À Saint-Constant, le taux d’abonnement est passé de 9,56 % à 17,09 % après l’instauration de la gratuité et à Montmagny, on mentionne une hausse de 4,26 % à 23,87 %. Dans ce dernier cas cependant, il faut préciser que la gratuité avait été instaurée en même temps que l’inauguration d’une toute nouvelle bibliothèque moderne.

Pour Ève Lagacé, l’effet des nouvelles normes du  programme de développement des collections des bibliothèques publiques autonomes est très positif puisque la gratuité est, pour son organisation, un objectif à atteindre dans toutes les bibliothèques publiques du Québec. 

«On arrive très près de cet objectif et l’arrivée de nouveaux conseils municipaux devrait achever de convaincre les municipalités qui étaient réfractaires à la gratuité», poursuit Mme Lagacé, indiquant que c’était le principe de l’utilisateur-payeur qui avait longtemps incité des élus à imposer un tarif dans les bibliothèques publiques.

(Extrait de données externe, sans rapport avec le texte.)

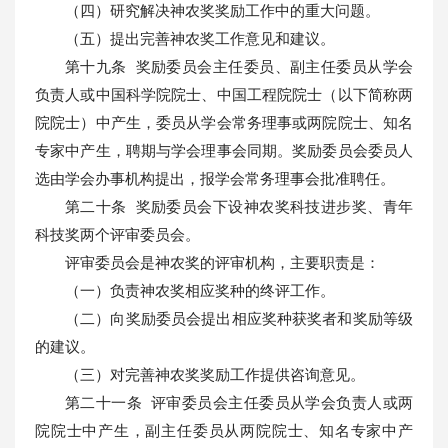
（四）研究解决神农奖奖励工作中的重大问题。
（五）提出完善神农奖工作意见和建议。
第十九条 奖励委员会主任委员、副主任委员从学会
负责人或中国科学院院士、中国工程院院士（以下简称两
院院士）中产生，委员从学会常务理事或两院院士、知名
专家中产生，聘期与学会理事会同期。奖励委员会委员人
选由学会办事机构提出，报学会常务理事会批准聘任。
第二十条 奖励委员会下设神农奖科技进步奖、青年
科技奖两个评审委员会。
评审委员会是神农奖的评审机构，主要职责是：
（一）负责神农奖相应奖种的终评工作。
（二）向奖励委员会提出相应奖种获奖者和奖励等级
的建议。
（三）对完善神农奖奖励工作提供咨询意见。
第二十一条 评审委员会主任委员从学会负责人或两
院院士中产生，副主任委员从两院院士、知名专家中产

«Ce principe ne devrait cependant pas s’appliquer aux bibliothèques qui sont reconnues, partout dans le monde, comme des lieux de savoir et de culture et pour lesquelles la gratuité est un principe de base. L’idée est de donner accès à ce service au plus grand nombre possible, sans oublier que les citoyens paient déjà pour le service par leurs taxes municipales», conclut Mme Lagacé.